- AVAILABLE DATA
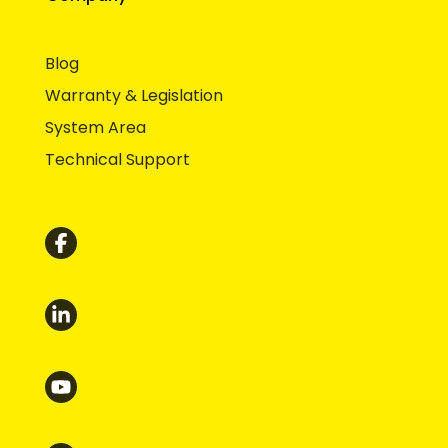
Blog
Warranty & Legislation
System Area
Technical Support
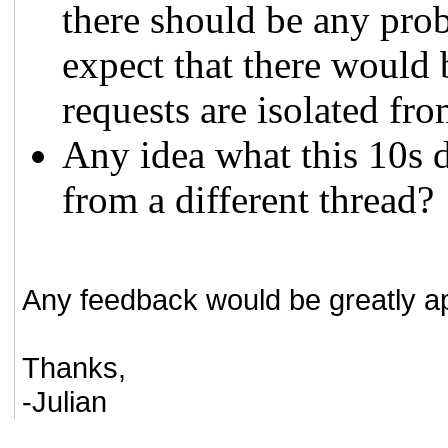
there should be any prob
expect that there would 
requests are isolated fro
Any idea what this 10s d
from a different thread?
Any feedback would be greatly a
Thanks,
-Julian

--

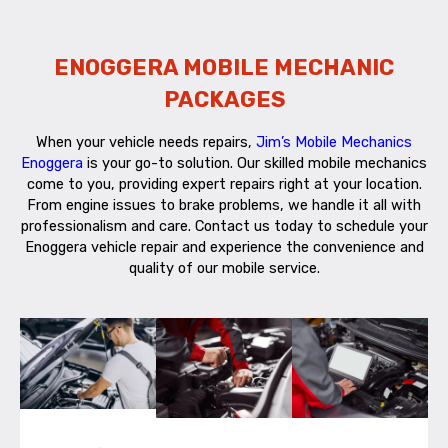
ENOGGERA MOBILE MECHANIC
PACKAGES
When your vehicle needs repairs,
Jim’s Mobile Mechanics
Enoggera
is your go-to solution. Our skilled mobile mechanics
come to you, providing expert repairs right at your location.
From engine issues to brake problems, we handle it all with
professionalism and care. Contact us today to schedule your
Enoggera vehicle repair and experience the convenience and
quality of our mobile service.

- PROBLEM DESCRIPTION
Among the lines of the preceding listing, tally those that include "would"; reply with the number alone.

- TASK RESPONSE
2